[Entries taken from a collection]
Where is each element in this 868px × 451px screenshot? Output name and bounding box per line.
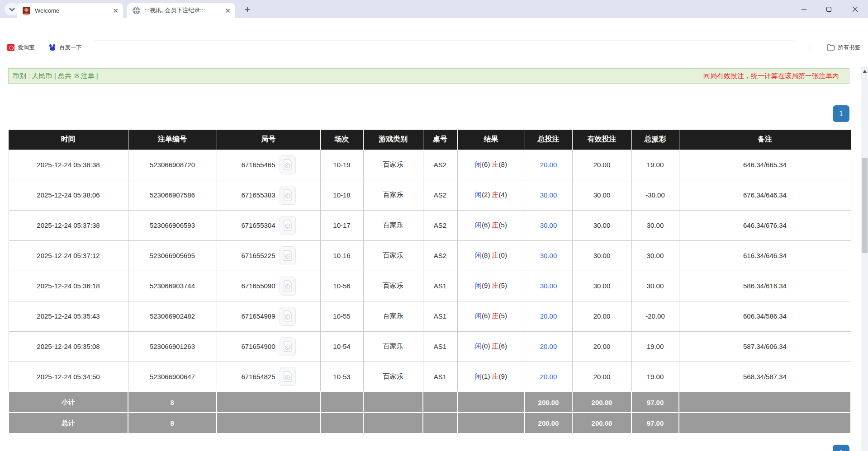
scrollbar-thumb[interactable] bbox=[862, 158, 868, 253]
video-replay-icon[interactable] bbox=[280, 216, 296, 235]
cell-round: 671655465 bbox=[217, 150, 320, 180]
cell-valid-bet: 20.00 bbox=[572, 301, 631, 331]
cell-time: 2025-12-24 05:36:18 bbox=[9, 271, 128, 301]
video-replay-icon[interactable] bbox=[280, 277, 296, 296]
sum-valid-bet: 200.00 bbox=[572, 413, 631, 433]
table-row: 2025-12-24 05:36:18 523066903744 6716550… bbox=[9, 271, 851, 301]
cell-payout: 19.00 bbox=[631, 331, 679, 362]
column-header: 时间 bbox=[9, 130, 128, 150]
cell-bet-id: 523066907586 bbox=[128, 180, 217, 210]
video-replay-icon[interactable] bbox=[280, 307, 296, 326]
cell-table-no: AS2 bbox=[423, 150, 457, 180]
bookmark-aitaobao[interactable]: 爱淘宝 bbox=[7, 42, 35, 52]
cell-game-type: 百家乐 bbox=[363, 240, 423, 271]
cell-bet-id: 523066902482 bbox=[128, 301, 217, 331]
video-replay-icon[interactable] bbox=[280, 186, 296, 205]
scroll-up-arrow-icon[interactable] bbox=[863, 70, 867, 73]
bet-table-foot: 小计 8 200.00 200.00 97.00 总计 8 200.00 200… bbox=[9, 392, 851, 433]
column-header: 总派彩 bbox=[631, 130, 679, 150]
cell-payout: 30.00 bbox=[631, 210, 679, 240]
tab-close-icon[interactable]: ✕ bbox=[225, 7, 231, 14]
bookmarks-bar: 爱淘宝 百度一下 所有书签 bbox=[0, 41, 868, 54]
cell-valid-bet: 30.00 bbox=[572, 240, 631, 271]
sum-total-bet: 200.00 bbox=[525, 392, 572, 413]
round-number: 671654825 bbox=[241, 373, 275, 381]
video-replay-icon[interactable] bbox=[280, 155, 296, 174]
cell-valid-bet: 20.00 bbox=[572, 150, 631, 180]
window-close-button[interactable] bbox=[844, 0, 865, 18]
cell-bet-id: 523066905695 bbox=[128, 240, 217, 271]
pagination-page-1-bottom[interactable]: 1 bbox=[833, 445, 849, 451]
cell-time: 2025-12-24 05:37:38 bbox=[9, 210, 128, 240]
bet-table-head-row: 时间注单编号局号场次游戏类别桌号结果总投注有效投注总派彩备注 bbox=[9, 130, 851, 150]
globe-favicon-icon bbox=[133, 7, 140, 14]
cell-total-bet[interactable]: 20.00 bbox=[525, 150, 572, 180]
cell-remark: 606.34/586.34 bbox=[679, 301, 851, 331]
tab-bet-record[interactable]: :::视讯, 会员下注纪录::: ✕ bbox=[127, 3, 235, 18]
cell-total-bet[interactable]: 20.00 bbox=[525, 362, 572, 392]
column-header: 局号 bbox=[217, 130, 320, 150]
cell-bet-id: 523066903744 bbox=[128, 271, 217, 301]
bookmark-baidu[interactable]: 百度一下 bbox=[49, 42, 82, 52]
cell-game-type: 百家乐 bbox=[363, 271, 423, 301]
cell-table-no: AS2 bbox=[423, 210, 457, 240]
cell-session: 10-19 bbox=[320, 150, 363, 180]
new-tab-button[interactable]: + bbox=[241, 3, 254, 16]
pagination-page-1-top[interactable]: 1 bbox=[833, 105, 849, 122]
cell-payout: 19.00 bbox=[631, 150, 679, 180]
cell-session: 10-16 bbox=[320, 240, 363, 271]
window-minimize-button[interactable] bbox=[793, 0, 814, 18]
bookmarks-divider bbox=[810, 43, 810, 52]
table-row: 2025-12-24 05:38:06 523066907586 6716553… bbox=[9, 180, 851, 210]
vertical-scrollbar[interactable] bbox=[861, 66, 868, 451]
cell-bet-id: 523066906593 bbox=[128, 210, 217, 240]
cell-round: 671655225 bbox=[217, 240, 320, 271]
cell-remark: 568.34/587.34 bbox=[679, 362, 851, 392]
video-replay-icon[interactable] bbox=[280, 367, 296, 386]
subtotal-row: 小计 8 200.00 200.00 97.00 bbox=[9, 392, 851, 413]
cell-total-bet[interactable]: 30.00 bbox=[525, 180, 572, 210]
bet-table-body: 2025-12-24 05:38:38 523066908720 6716554… bbox=[9, 150, 851, 392]
baidu-icon bbox=[49, 44, 56, 51]
all-bookmarks-button[interactable]: 所有书签 bbox=[827, 42, 860, 52]
cell-time: 2025-12-24 05:38:06 bbox=[9, 180, 128, 210]
maximize-icon bbox=[826, 7, 831, 12]
welcome-favicon-icon bbox=[23, 7, 30, 14]
note-text: 同局有效投注，统一计算在该局第一张注单内 bbox=[703, 72, 839, 80]
sum-valid-bet: 200.00 bbox=[572, 392, 631, 413]
window-maximize-button[interactable] bbox=[818, 0, 839, 18]
cell-round: 671654989 bbox=[217, 301, 320, 331]
sum-count: 8 bbox=[128, 413, 217, 433]
cell-session: 10-17 bbox=[320, 210, 363, 240]
video-replay-icon[interactable] bbox=[280, 246, 296, 265]
cell-total-bet[interactable]: 30.00 bbox=[525, 240, 572, 271]
cell-table-no: AS1 bbox=[423, 331, 457, 362]
cell-session: 10-18 bbox=[320, 180, 363, 210]
table-row: 2025-12-24 05:37:38 523066906593 6716553… bbox=[9, 210, 851, 240]
sum-label: 总计 bbox=[9, 413, 128, 433]
cell-total-bet[interactable]: 30.00 bbox=[525, 210, 572, 240]
round-number: 671655090 bbox=[241, 282, 275, 290]
cell-payout: 30.00 bbox=[631, 271, 679, 301]
cell-valid-bet: 30.00 bbox=[572, 180, 631, 210]
cell-total-bet[interactable]: 20.00 bbox=[525, 331, 572, 362]
column-header: 桌号 bbox=[423, 130, 457, 150]
cell-game-type: 百家乐 bbox=[363, 150, 423, 180]
tab-welcome[interactable]: Welcome ✕ bbox=[17, 3, 123, 18]
cell-remark: 586.34/616.34 bbox=[679, 271, 851, 301]
cell-total-bet[interactable]: 20.00 bbox=[525, 301, 572, 331]
sum-payout: 97.00 bbox=[631, 392, 679, 413]
round-number: 671655383 bbox=[241, 191, 275, 199]
cell-session: 10-54 bbox=[320, 331, 363, 362]
tab-title: Welcome bbox=[35, 7, 109, 14]
cell-total-bet[interactable]: 30.00 bbox=[525, 271, 572, 301]
round-number: 671654900 bbox=[241, 343, 275, 350]
total-row: 总计 8 200.00 200.00 97.00 bbox=[9, 413, 851, 433]
cell-payout: 30.00 bbox=[631, 240, 679, 271]
folder-icon bbox=[827, 44, 835, 51]
round-number: 671655465 bbox=[241, 161, 275, 169]
minimize-icon bbox=[802, 7, 806, 12]
tab-close-icon[interactable]: ✕ bbox=[113, 7, 119, 14]
video-replay-icon[interactable] bbox=[280, 337, 296, 356]
cell-table-no: AS2 bbox=[423, 240, 457, 271]
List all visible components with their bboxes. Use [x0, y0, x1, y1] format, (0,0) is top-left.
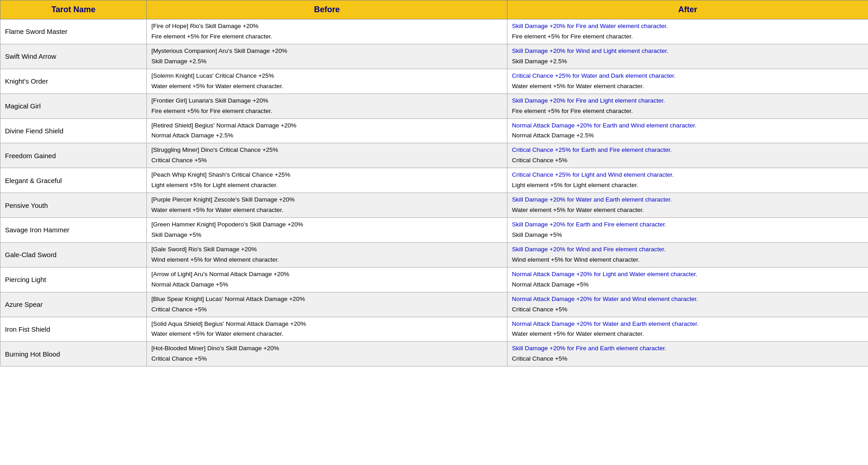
- before-cell: [Hot-Blooded Miner] Dino's Skill Damage …: [147, 342, 507, 366]
- after-line2: Water element +5% for Water element char…: [512, 83, 644, 89]
- table-row: Azure Spear[Blue Spear Knight] Lucas' No…: [0, 292, 868, 317]
- after-line2: Water element +5% for Water element char…: [512, 330, 644, 337]
- after-line2: Skill Damage +5%: [512, 231, 562, 238]
- before-line1: [Purple Piercer Knight] Zescole's Skill …: [151, 196, 295, 203]
- before-line2: Fire element +5% for Fire element charac…: [151, 33, 272, 40]
- after-line2: Normal Attack Damage +5%: [512, 281, 589, 288]
- after-line1: Normal Attack Damage +20% for Water and …: [512, 320, 699, 327]
- before-line1: [Solid Aqua Shield] Begius' Normal Attac…: [151, 320, 306, 327]
- after-line1: Skill Damage +20% for Fire and Earth ele…: [512, 345, 666, 352]
- before-line1: [Arrow of Light] Aru's Normal Attack Dam…: [151, 271, 289, 277]
- after-line2: Wind element +5% for Wind element charac…: [512, 256, 640, 263]
- after-line1: Critical Chance +25% for Light and Wind …: [512, 171, 674, 178]
- before-line2: Light element +5% for Light element char…: [151, 182, 278, 188]
- after-cell: Normal Attack Damage +20% for Earth and …: [507, 118, 868, 143]
- tarot-name-cell: Gale-Clad Sword: [0, 242, 147, 267]
- before-cell: [Peach Whip Knight] Shash's Critical Cha…: [147, 168, 507, 193]
- tarot-name-cell: Divine Fiend Shield: [0, 118, 147, 143]
- after-line1: Skill Damage +20% for Wind and Fire elem…: [512, 246, 666, 253]
- after-line1: Critical Chance +25% for Earth and Fire …: [512, 146, 672, 153]
- before-line2: Skill Damage +2.5%: [151, 58, 206, 65]
- before-cell: [Blue Spear Knight] Lucas' Normal Attack…: [147, 292, 507, 317]
- before-line1: [Frontier Girl] Lunaria's Skill Damage +…: [151, 97, 268, 104]
- tarot-name-cell: Piercing Light: [0, 267, 147, 292]
- after-cell: Normal Attack Damage +20% for Light and …: [507, 267, 868, 292]
- after-line2: Critical Chance +5%: [512, 157, 568, 164]
- after-cell: Skill Damage +20% for Water and Earth el…: [507, 193, 868, 218]
- tarot-name-cell: Burning Hot Blood: [0, 342, 147, 366]
- tarot-name-cell: Knight's Order: [0, 69, 147, 94]
- before-cell: [Green Hammer Knight] Popodero's Skill D…: [147, 218, 507, 243]
- before-line2: Critical Chance +5%: [151, 306, 207, 313]
- before-line1: [Solemn Knight] Lucas' Critical Chance +…: [151, 72, 274, 79]
- table-row: Savage Iron Hammer[Green Hammer Knight] …: [0, 218, 868, 243]
- after-cell: Critical Chance +25% for Earth and Fire …: [507, 143, 868, 168]
- after-line2: Skill Damage +2.5%: [512, 58, 567, 65]
- before-line2: Fire element +5% for Fire element charac…: [151, 108, 272, 114]
- before-line1: [Peach Whip Knight] Shash's Critical Cha…: [151, 171, 291, 178]
- after-cell: Skill Damage +20% for Wind and Fire elem…: [507, 242, 868, 267]
- tarot-name-cell: Flame Sword Master: [0, 19, 147, 44]
- before-line1: [Green Hammer Knight] Popodero's Skill D…: [151, 221, 303, 228]
- table-row: Iron Fist Shield[Solid Aqua Shield] Begi…: [0, 317, 868, 342]
- table-row: Freedom Gained[Struggling Miner] Dino's …: [0, 143, 868, 168]
- after-line1: Critical Chance +25% for Water and Dark …: [512, 72, 676, 79]
- table-row: Knight's Order[Solemn Knight] Lucas' Cri…: [0, 69, 868, 94]
- table-row: Flame Sword Master[Fire of Hope] Rio's S…: [0, 19, 868, 44]
- header-row: Tarot Name Before After: [0, 0, 868, 19]
- before-line1: [Retired Shield] Begius' Normal Attack D…: [151, 122, 296, 129]
- before-line1: [Hot-Blooded Miner] Dino's Skill Damage …: [151, 345, 279, 352]
- before-cell: [Solid Aqua Shield] Begius' Normal Attac…: [147, 317, 507, 342]
- before-line1: [Fire of Hope] Rio's Skill Damage +20%: [151, 23, 258, 29]
- comparison-table: Tarot Name Before After Flame Sword Mast…: [0, 0, 868, 366]
- before-cell: [Struggling Miner] Dino's Critical Chanc…: [147, 143, 507, 168]
- after-line1: Skill Damage +20% for Earth and Fire ele…: [512, 221, 666, 228]
- before-cell: [Frontier Girl] Lunaria's Skill Damage +…: [147, 94, 507, 118]
- table-row: Swift Wind Arrow[Mysterious Companion] A…: [0, 44, 868, 69]
- after-cell: Skill Damage +20% for Earth and Fire ele…: [507, 218, 868, 243]
- before-line1: [Mysterious Companion] Aru's Skill Damag…: [151, 47, 287, 54]
- before-cell: [Purple Piercer Knight] Zescole's Skill …: [147, 193, 507, 218]
- after-cell: Critical Chance +25% for Water and Dark …: [507, 69, 868, 94]
- before-line2: Normal Attack Damage +2.5%: [151, 132, 233, 139]
- before-line2: Water element +5% for Water element char…: [151, 207, 283, 213]
- after-line2: Fire element +5% for Fire element charac…: [512, 33, 633, 40]
- after-line2: Water element +5% for Water element char…: [512, 207, 644, 213]
- tarot-name-cell: Pensive Youth: [0, 193, 147, 218]
- header-tarot-name: Tarot Name: [0, 0, 147, 19]
- main-container: Tarot Name Before After Flame Sword Mast…: [0, 0, 868, 465]
- table-row: Divine Fiend Shield[Retired Shield] Begi…: [0, 118, 868, 143]
- after-cell: Skill Damage +20% for Wind and Light ele…: [507, 44, 868, 69]
- table-row: Piercing Light[Arrow of Light] Aru's Nor…: [0, 267, 868, 292]
- before-line1: [Gale Sword] Rio's Skill Damage +20%: [151, 246, 257, 253]
- before-cell: [Gale Sword] Rio's Skill Damage +20%Wind…: [147, 242, 507, 267]
- after-cell: Skill Damage +20% for Fire and Light ele…: [507, 94, 868, 118]
- after-line1: Skill Damage +20% for Fire and Water ele…: [512, 23, 668, 29]
- before-line2: Water element +5% for Water element char…: [151, 83, 283, 89]
- table-row: Burning Hot Blood[Hot-Blooded Miner] Din…: [0, 342, 868, 366]
- after-line1: Normal Attack Damage +20% for Light and …: [512, 271, 697, 277]
- after-line1: Skill Damage +20% for Water and Earth el…: [512, 196, 672, 203]
- after-cell: Critical Chance +25% for Light and Wind …: [507, 168, 868, 193]
- after-cell: Normal Attack Damage +20% for Water and …: [507, 292, 868, 317]
- after-line2: Light element +5% for Light element char…: [512, 182, 638, 188]
- before-cell: [Retired Shield] Begius' Normal Attack D…: [147, 118, 507, 143]
- before-line1: [Struggling Miner] Dino's Critical Chanc…: [151, 146, 278, 153]
- before-cell: [Solemn Knight] Lucas' Critical Chance +…: [147, 69, 507, 94]
- table-row: Gale-Clad Sword[Gale Sword] Rio's Skill …: [0, 242, 868, 267]
- after-cell: Skill Damage +20% for Fire and Earth ele…: [507, 342, 868, 366]
- before-cell: [Mysterious Companion] Aru's Skill Damag…: [147, 44, 507, 69]
- after-line2: Normal Attack Damage +2.5%: [512, 132, 594, 139]
- after-line2: Critical Chance +5%: [512, 306, 568, 313]
- before-line2: Skill Damage +5%: [151, 231, 202, 238]
- table-row: Magical Girl[Frontier Girl] Lunaria's Sk…: [0, 94, 868, 118]
- after-line1: Normal Attack Damage +20% for Earth and …: [512, 122, 697, 129]
- tarot-name-cell: Freedom Gained: [0, 143, 147, 168]
- before-line2: Water element +5% for Water element char…: [151, 330, 283, 337]
- tarot-name-cell: Iron Fist Shield: [0, 317, 147, 342]
- tarot-name-cell: Magical Girl: [0, 94, 147, 118]
- header-after: After: [507, 0, 868, 19]
- table-row: Pensive Youth[Purple Piercer Knight] Zes…: [0, 193, 868, 218]
- before-line2: Normal Attack Damage +5%: [151, 281, 228, 288]
- before-line1: [Blue Spear Knight] Lucas' Normal Attack…: [151, 296, 305, 302]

Instructions to follow >> Among the entries above, how many lines include the word "Sword"? Reply with the number only.

Written reply >> 8